Book review: How not to plan - 66 ways to screw it up
Do you want to be better at your job? Not to unfairly pigeonhole you or anything.
If the answer is yes, invest a few hours reading Les Binet and Sarah Carter’s How not to plan: 66 ways to screw it up. You won’t regret it.
It’s meant to be a planning book for planning people. I disagree. This is a marketing book for marketers of all hues, a “how to” guide leading you through all stages of the process. Given that the authors show us how to guide creative development with with care and optimise advertising with nuance, I’d argue researchers will benefit from reading it most.

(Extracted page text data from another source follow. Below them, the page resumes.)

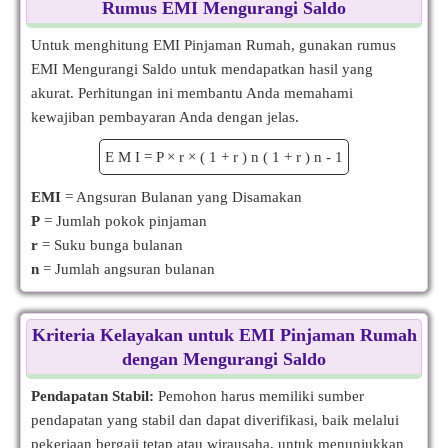
Rumus EMI Mengurangi Saldo
Untuk menghitung EMI Pinjaman Rumah, gunakan rumus
EMI Mengurangi Saldo untuk mendapatkan hasil yang
akurat. Perhitungan ini membantu Anda memahami
kewajiban pembayaran Anda dengan jelas.
E
M
I
=
P
×
r
×
(
1
+
r
)
n
(
1
+
r
)
n
-
1
EMI
= Angsuran Bulanan yang Disamakan
P
= Jumlah pokok pinjaman
r
= Suku bunga bulanan
n
= Jumlah angsuran bulanan
Kriteria Kelayakan untuk EMI Pinjaman Rumah
dengan Mengurangi Saldo
Pendapatan Stabil:
Pemohon harus memiliki sumber
pendapatan yang stabil dan dapat diverifikasi, baik melalui
pekerjaan bergaji tetap atau wirausaha, untuk menunjukkan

So much of our work takes us from project to project, client to client. The pace of the industry doesn’t exactly encourage reflection. Taking the time to elevate our perspective beyond the present, thinking about our process and craft, questioning how and why we approach our work the way we do is vital if we want to improve. How not to plan is 300 pages of this meta-level perspective.
And by God, it does it with clarity and panache. You feel the precision in the prose, as if the authors cut each word out by scalpel and pressed them into place. My overriding impression is one of hard-won wisdom carefully passed on.
It’s hard to call out highlights, but how about:
A journey into the very meaning of creativity. It is easy to forget creative briefs & proposition templates are merely containers for the spark that can set the fire. Communication operates beyond the linear message > response paradigm many briefs reduce it to; if drumming gorillas or surfers waiting for a wave teach us anything it’s that things don’t always need to make sense.
A grown-up discussion of how advertising works and the levers creatives can pull. FINALLY an exploration of the role of music in execution success.
The researcher’s role in decoding qual feedback: feeling out false positives, exploring how to tease apart the nuance of participant feedback when they are unable to articulate root causes.
A step by step guide on how to set objectives then judge both effectiveness and efficiency, exploring thorny issues like cross-media effects and last click attribution in detail.
Like it or not you and I have chosen to work in an industry which lacks an accepted evidence base. The price we pay? The chorus of charlatans and false prophets spouting poorly-conceived fly-by-night poppycock. This book is a corrective: long-term, evidence-based, expert and wise.